That particular night, it was about eleven o’clock by the time she set off for home. She didn’t have far to go, and it wasn’t an isolated route. Just a few paces from home, a gang of four men leaped out of the shadows and grabbed her.
They took her, blindfolded and gagged, to what seemed to be a tool shed on a building site. Her blindfold was removed, but she remained gagged. There were three more men in the room, making the gang seven altogether. They told Taohong that they wanted to see what she really was, a man or a woman, and began removing her clothes. They were momentarily struck dumb by the sight of her young woman’s body but then their faces flushed red, and all seven of them threw themselves on her. Taohong lost consciousness.
When she came round, she found herself lying naked and bloody on a workbench. The men lay snoring on the ground; some of them still had their trousers around their ankles.
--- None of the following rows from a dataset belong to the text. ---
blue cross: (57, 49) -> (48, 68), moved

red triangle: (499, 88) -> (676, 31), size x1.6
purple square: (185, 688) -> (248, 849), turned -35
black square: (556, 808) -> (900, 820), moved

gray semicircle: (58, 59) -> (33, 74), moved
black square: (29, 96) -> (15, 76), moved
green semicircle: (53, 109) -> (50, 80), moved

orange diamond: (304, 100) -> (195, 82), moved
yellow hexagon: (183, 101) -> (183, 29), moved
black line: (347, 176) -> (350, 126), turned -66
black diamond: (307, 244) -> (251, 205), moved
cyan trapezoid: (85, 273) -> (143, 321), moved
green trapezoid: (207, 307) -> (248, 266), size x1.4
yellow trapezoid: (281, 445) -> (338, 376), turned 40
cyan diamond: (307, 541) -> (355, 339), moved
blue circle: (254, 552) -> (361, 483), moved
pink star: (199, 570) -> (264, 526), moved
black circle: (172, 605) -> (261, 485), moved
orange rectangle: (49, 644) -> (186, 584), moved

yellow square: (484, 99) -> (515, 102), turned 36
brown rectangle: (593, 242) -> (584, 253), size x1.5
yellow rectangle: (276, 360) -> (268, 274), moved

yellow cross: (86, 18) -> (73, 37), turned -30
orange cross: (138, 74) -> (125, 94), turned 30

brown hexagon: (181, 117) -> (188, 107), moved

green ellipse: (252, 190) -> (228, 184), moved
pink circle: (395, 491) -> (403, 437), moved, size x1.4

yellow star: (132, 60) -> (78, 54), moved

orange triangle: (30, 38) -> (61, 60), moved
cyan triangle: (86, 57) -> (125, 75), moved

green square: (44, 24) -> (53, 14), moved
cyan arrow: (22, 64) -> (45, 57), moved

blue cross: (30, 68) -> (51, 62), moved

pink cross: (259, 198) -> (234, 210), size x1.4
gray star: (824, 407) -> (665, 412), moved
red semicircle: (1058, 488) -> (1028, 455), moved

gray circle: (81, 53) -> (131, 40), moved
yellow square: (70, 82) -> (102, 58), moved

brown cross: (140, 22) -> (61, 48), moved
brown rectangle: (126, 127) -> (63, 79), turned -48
Taohong sat in a blind panic for some time before she finally shifted herself awkwardly off the bench. Trembling and swaying, she slowly gathered her clothes from the floor. As she was moving about, she trod on one of the men’s hands; his cry of pain woke the other men. They watched, paralysed by guilt, as Taohong picked her clothing up and put it on, piece by piece.
Taohong did not say a word in the thirty minutes it took her to dress with difficulty.
From then on, she hated all men, even her father. To her, they were all filthy, lustful, bestial and brutal. She had only had two periods at the time.
She continued dressing as a boy, for no reason that she could explain, and never told anyone what had happened. The gang rape had made it quite clear to Taohong that she was a woman. She started to wonder what women were like. She did not believe that she had feminine beauty, but she wanted to see it.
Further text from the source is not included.